> _What this task involves_:
Scan the data for "reviews" and copy the lines it appears in.

(Transcribed page contents)
┄┄┄┄┄┄┄┄┄┄

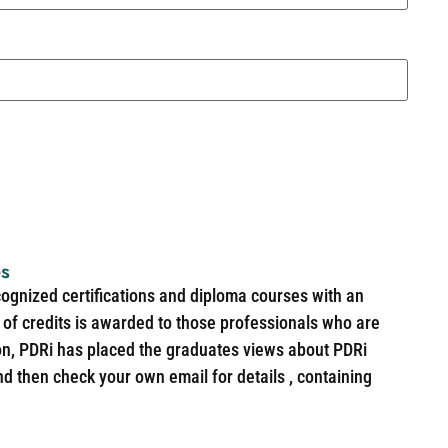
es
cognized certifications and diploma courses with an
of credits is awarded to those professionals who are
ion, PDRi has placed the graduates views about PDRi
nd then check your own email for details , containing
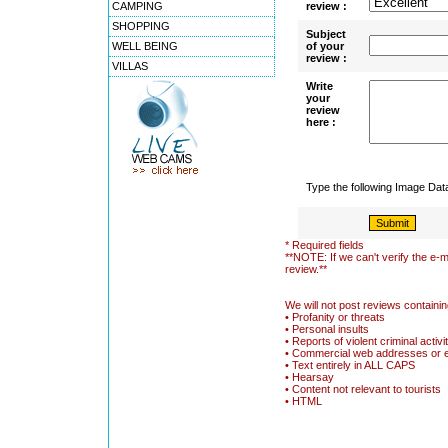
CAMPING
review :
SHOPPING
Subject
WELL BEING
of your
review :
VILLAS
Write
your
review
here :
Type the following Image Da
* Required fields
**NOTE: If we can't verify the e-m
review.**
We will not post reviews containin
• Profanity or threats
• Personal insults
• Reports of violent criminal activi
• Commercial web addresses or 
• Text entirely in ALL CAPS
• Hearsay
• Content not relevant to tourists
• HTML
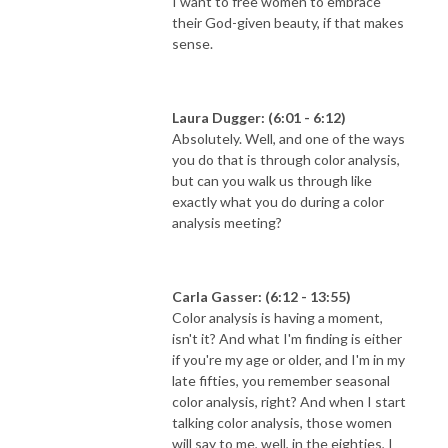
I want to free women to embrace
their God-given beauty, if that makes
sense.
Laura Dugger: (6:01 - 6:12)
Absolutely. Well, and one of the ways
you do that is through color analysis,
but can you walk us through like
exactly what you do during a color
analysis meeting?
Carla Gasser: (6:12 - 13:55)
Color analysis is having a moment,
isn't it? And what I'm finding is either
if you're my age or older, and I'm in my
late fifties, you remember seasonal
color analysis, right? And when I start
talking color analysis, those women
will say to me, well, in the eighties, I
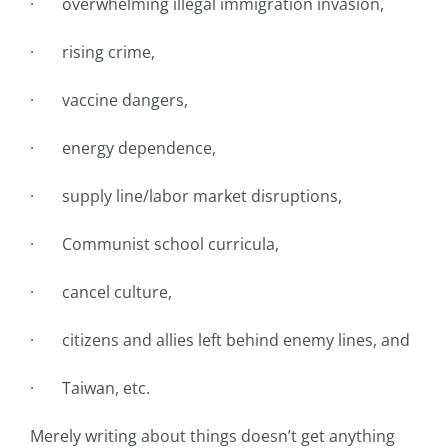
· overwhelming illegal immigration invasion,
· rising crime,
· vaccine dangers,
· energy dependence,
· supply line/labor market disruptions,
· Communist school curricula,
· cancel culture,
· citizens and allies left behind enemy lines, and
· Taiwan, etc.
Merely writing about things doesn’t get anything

┄┄┄┄┄┄┄┄┄┄

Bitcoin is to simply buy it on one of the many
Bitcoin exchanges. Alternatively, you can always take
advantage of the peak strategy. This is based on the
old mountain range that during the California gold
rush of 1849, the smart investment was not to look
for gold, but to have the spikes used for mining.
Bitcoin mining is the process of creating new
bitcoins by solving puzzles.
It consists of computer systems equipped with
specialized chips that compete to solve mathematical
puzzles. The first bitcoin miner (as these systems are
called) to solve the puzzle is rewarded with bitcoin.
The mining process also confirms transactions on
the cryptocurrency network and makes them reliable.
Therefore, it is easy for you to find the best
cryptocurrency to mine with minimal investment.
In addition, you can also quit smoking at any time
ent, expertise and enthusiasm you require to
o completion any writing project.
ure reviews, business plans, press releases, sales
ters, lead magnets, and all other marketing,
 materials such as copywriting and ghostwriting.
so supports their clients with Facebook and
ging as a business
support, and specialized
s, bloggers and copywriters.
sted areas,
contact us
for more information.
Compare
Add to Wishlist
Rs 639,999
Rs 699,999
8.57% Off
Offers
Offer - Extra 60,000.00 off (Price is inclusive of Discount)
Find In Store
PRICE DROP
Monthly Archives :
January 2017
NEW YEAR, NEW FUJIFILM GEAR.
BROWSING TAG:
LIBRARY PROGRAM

┄┄┄┄┄┄┄┄┄┄

> _Expected answer_:
We will not post reviews containin
ure reviews, business plans, press releases, sales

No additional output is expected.